Después de haber vivido en siete países a lo largo de los años, creo que puedo atreverme a hacer determinadas comparaciones que indican algo sobre la realidad de esos pueblos. Y puedo testimoniar que, por ejemplo, Argentina es relativamente fácil de conocer, mientras México permanece como un enigma incluso para quienes llevan mucho tiempo residiendo en él.
Aunque hay quienes se resisten a que uno se refiera, siquiera en el curso de una conversación informal, a “los ecuatorianos” o “los españoles”, esas generalizaciones —que en ocasiones pueden resultar abusivas—, si son fruto de la observación cuidadosa, pueden arrojar algo de luz sobre una realidad innegable: el carácter nacional de un pueblo.

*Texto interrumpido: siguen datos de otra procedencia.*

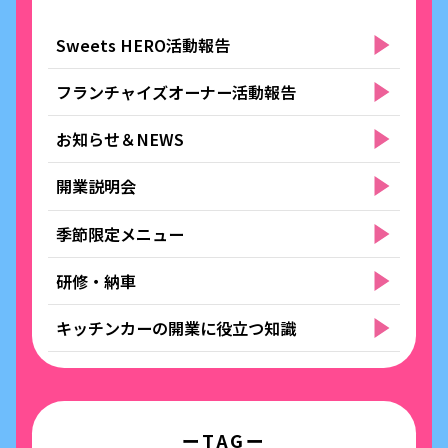
Sweets HERO活動報告
フランチャイズオーナー活動報告
お知らせ＆NEWS
開業説明会
季節限定メニュー
研修・納車
キッチンカーの開業に役立つ知識
ーTAGー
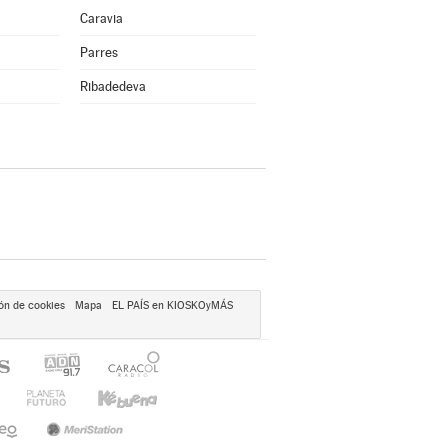
Caravia
Parres
Ribadedeva
ón de cookies
Mapa
EL PAÍS en KIOSKOyMÁS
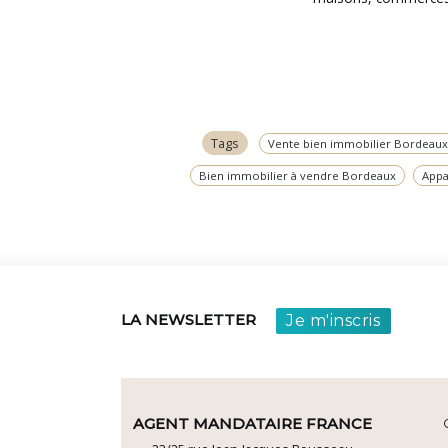
Tags
Vente bien immobilier Bordeaux
Bien immobilier à vendre Bordeaux
Appa
Je m'inscris
LA NEWSLETTER
AGENT MANDATAIRE FRANCE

Dado que viví en el Perú hasta pasados mis cuarenta años y mantengo contacto activo con el país, probablemente estoy en condiciones de decir que es el país que conozco mejor o, para ser más cauteloso, el que desconozco menos. Es verdad que, cada día, hay noticias y reportajes que me sorprenden —en los últimos tiempos, en particular la creciente expansión del delito y, dentro de ella la actividad de extorsionadores y sicarios—, pero hay una escena de fondo que sí creo conocer.
En esa escena el lenguaje tiene un papel destacado. Ocurre así en todos los países. Recurramos a un ejemplo que se resalta en los manuales. Si uno traduce una frase del inglés al castellano o viceversa, siempre ocurre que en inglés resulta más corta que en castellano. Esto nos dice algo acerca de la cultura y el modo de ser de uno y otro hablante.
Si comparamos el habla —oral o escrita— de los países latinoamericanos, podríamos hacer agrupaciones por zonas que, seguramente, los sociolingüistas pueden formular con precisión. En mi conocimiento, Argentina y Uruguay forman una; los países centroamericanos podrían ser forzados a integrar otra; y, desde luego, los andinos estamos en una claramente perceptible que, como en los demás casos, manifiesta en el habla una forma de ser.
Esa forma de ser es la que los peruanos revelamos cuando nos expresamos. En la expresión oral, especialmente, la indefinición que corresponde a la aversión al riesgo es preponderante. Quien no esté avisado puede interpretar ciertas expresiones —“en principio”, “no me atrevería a”, “desconozco mayormente”— como imperfecciones y no como refugio para evitar la adopción de una posición que podría crear dificultades a quien la exprese.
La falta de compromiso, que por ejemplo un aparente acuerdo “en principio” disimula, puede referirse a una próxima reunión o a una propuesta de mayor alcance. Es que rehuimos implicarnos, y así arriesgarnos, o postergamos nuestra definición en un compromiso hasta el punto en el que resulta imposible evitarla.
Es verdad que, como ocurre en México, la premeditada indeterminación en el habla puede ser confundida con la expresión defectuosa. Y, en un medio educativo pobre como el peruano —en contraste con el argentino, por ejemplo— existen dificultades reales para expresar fluidamente las ideas. Pero, al ver las respuestas que un reportero recaba en la calle micrófono en mano, uno no puede dejar de preguntarse, con algo de perplejidad, si las reacciones que registra son fruto de una educación pobre o son un refugio buscado para no responder directamente como lo haría un chileno, por ejemplo.
Que esos comportamientos frecuentes en Lima se encuentren también en Quito o en La Paz lleva a especular sobre un posible origen colonial del uso de ambigüedades e indefiniciones, como mecanismo de defensa preventiva frente al poder. Hoy, sin el poder colonial encima, es más bien un obstáculo para entendernos.